Ce qui rend possible la recherche de la vérité doit donc être la présence, dans l’âme, de quelque chose comme un savoir : un savoir que le dialogue maïeutique ne ferait que réveiller, un savoir présent mais voilé, sans quoi il n’y aurait pas d’apprentissage. Celui-ci est ainsi une réminiscence, un ressouvenir de vérités que l’âme, immortelle, a déjà contemplées dans une autre vie, avant d’être incarnée dans un corps.
Pour étayer cette thèse, Socrate fait d’abord appel aux poètes, qui affirment l’immortalité de l’âme. Celle-ci dépasse le temps de la vie présente ; passée par plusieurs existences, elle a vu et appris mille choses qu’elle n’a pas totalement oubliées. Si l’on parvient à saisir le fil de l’une de ces connaissances en nous réveillées, toutes les autres peuvent être reconstituées par notre propre raison.
Socrate propose ensuite une démonstration à son interlocuteur, Ménon, peu convaincu par cette thèse : le philosophe interroge un jeune esclave au sujet d’un problème mathématique qu’il n’a jamais étudié. L’esclave commence par croire savoir, puis découvre son ignorance, et finit par parvenir, en « tirant la connaissance de son propre fonds » avec l’aide de Socrate, à formuler une opinion vraie sur la proposition examinée. N’ayant jamais appris les mathématiques, il ne peut tirer ce savoir d’une expérience antérieure. Le dialogue n’a rien introduit en lui : il a réveillé ce qui s’y trouvait déjà. Le simple fait que l’élève reconnaisse la validité des étapes proposées par Socrate, et soit capable de les reproduire lui-même, indique la présence préalable de ces idées dans son âme.
La réminiscence est une pré-expérience qui dépasse le temps de la vie. Elle suppose, en dernière analyse, l’antériorité des Idées par rapport à la vie humaine. Nous pouvons y accéder parce qu’elles sont à notre mesure : nous les avons « contemplées avant notre naissance ». Pour la pensée il n’y a donc pas de temps, pas de succession ; nous avons partie liée au sens avant même toute expérience, ce qui explique qu’on puisse acquérir une compréhension des choses sans les avoir vécues.
L’école apprend à faire passer ces Idées, éternelles, dans le langage et dans le temps. Elle les réveille en nous. C’est en dernière instance par cette théorie, exposée dans plusieurs mythes, que Platon rend raison de la possibilité même d’apprendre et d’enseigner. La relation pédagogique devient l’occasion de retrouver dans notre intériorité ces connaissances oubliées et d’en reprendre possession.

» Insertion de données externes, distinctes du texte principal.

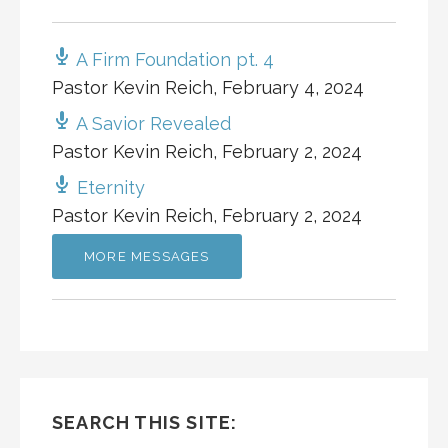
A Firm Foundation pt. 4
Pastor Kevin Reich
,
February 4, 2024
A Savior Revealed
Pastor Kevin Reich
,
February 2, 2024
Eternity
Pastor Kevin Reich
,
February 2, 2024
MORE MESSAGES
SEARCH THIS SITE:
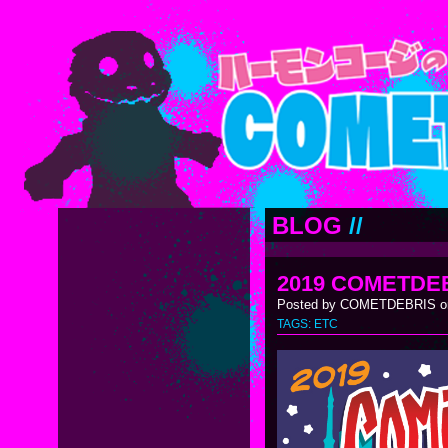
BLOG
//
2019 COMETDE
Posted by COMETDEBRIS on
TAGS:
ETC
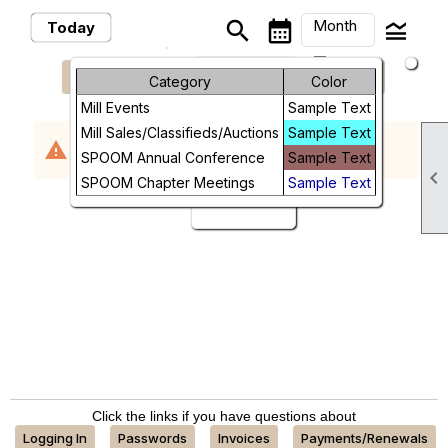
Month
search
calendar_month
legend_toggle
Today
arrow_drop_down
keyboard_arrow_left
keyboard_arrow_right
August, 2026
Previous
Next
Month
Category
Color
Mill Events
Sample Text
Week
Mill Sales/Classifieds/Auctions
Sample Text
No events scheduled in the requested time
warning
Day
SPOOM Annual Conference
Sample Text
period.

SPOOM Chapter Meetings
Sample Text
Future
Click the links if you have questions about
Logging In
Passwords
Invoices
Payments/Renewals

Cette conception se distingue radicalement des présupposés de l’éducation sophistique : elle suppose que tout élève peut, en lui-même, retrouver les structures intelligibles de la réalité, pourvu qu’on l’y conduise correctement. Il n’est pas anodin que ce soit à un esclave que Platon s’adresse dans le Ménon : la seule condition requise est qu’il comprenne le grec.

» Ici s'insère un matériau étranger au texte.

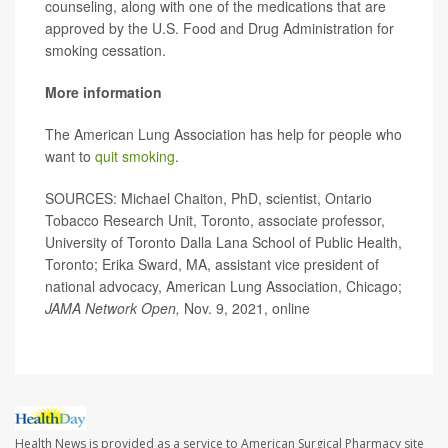
counseling, along with one of the medications that are
approved by the U.S. Food and Drug Administration for
smoking cessation.
More information
The American Lung Association has help for people who
want to
quit smoking
.
SOURCES: Michael Chaiton, PhD, scientist, Ontario
Tobacco Research Unit, Toronto, associate professor,
University of Toronto Dalla Lana School of Public Health,
Toronto; Erika Sward, MA, assistant vice president of
national advocacy, American Lung Association, Chicago;
JAMA Network Open,
Nov. 9, 2021, online
Health News is provided as a service to American Surgical Pharmacy site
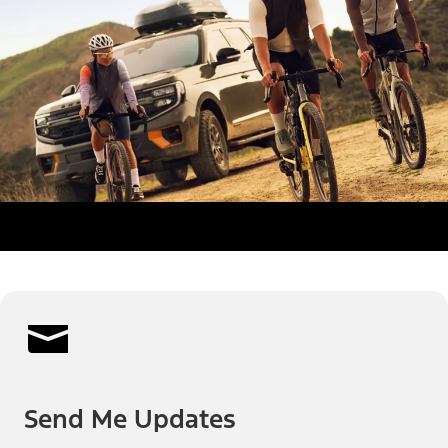
Send Me Updates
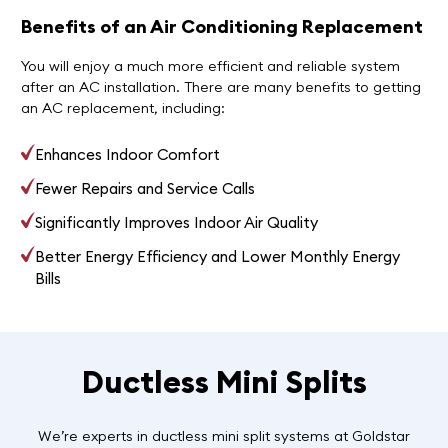
Benefits of an Air Conditioning Replacement
You will enjoy a much more efficient and reliable system
after an AC installation. There are many benefits to getting
an AC replacement, including:
Enhances Indoor Comfort
Fewer Repairs and Service Calls
Significantly Improves Indoor Air Quality
Better Energy Efficiency and Lower Monthly Energy
Bills
Ductless Mini Splits
We’re experts in ductless mini split systems at Goldstar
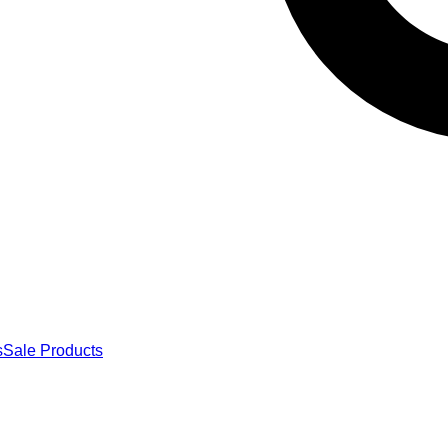
s
Sale Products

L’éducation comme condition de possibilité de l’enseignement
Rendre un sujet capable de dialoguer et d’accéder aux Idées par réminiscence n’a pour autant rien d’immédiat. Faire commencer à penser ne suppose pas seulement de s’adresser à l’« intellect » : si c’était le cas, les dispositifs éducatifs seraient superflus et les cours de collège ressembleraient à des séminaires universitaires. Tout professeur sait que, bien souvent, ce n’est pas la « partie rationnelle de l’âme », pour parler comme Platon, qui tient le gouvernail.

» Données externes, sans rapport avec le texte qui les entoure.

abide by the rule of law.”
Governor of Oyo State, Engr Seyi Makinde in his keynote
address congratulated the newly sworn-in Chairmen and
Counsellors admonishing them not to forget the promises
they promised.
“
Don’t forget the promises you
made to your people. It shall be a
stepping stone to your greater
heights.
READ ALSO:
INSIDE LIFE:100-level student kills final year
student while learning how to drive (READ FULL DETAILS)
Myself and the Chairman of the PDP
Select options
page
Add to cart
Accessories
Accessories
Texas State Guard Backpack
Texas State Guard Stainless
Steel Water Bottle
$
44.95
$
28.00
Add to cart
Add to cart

L’intellect n’est pas seul dans l’âme. Il est en rapport constant avec deux autres parties en lutte ; l’epithumia (les appétits, situés symboliquement dans le ventre) et le thymos (l’ardeur morale, située dans le coeur). Si convertir l’âme suppose que la raison « domine » les autres parties, l’éducation ne vise pas à les supprimer, mais à harmoniser l’ensemble. Un jeu de forces doit être canalisé pour rendre possible l’émergence d’une parole raisonnable. À travers ces descriptions, Platon esquisse, en creux, un tableau des attitudes et des dispositions que l’éducation vise à tempérer.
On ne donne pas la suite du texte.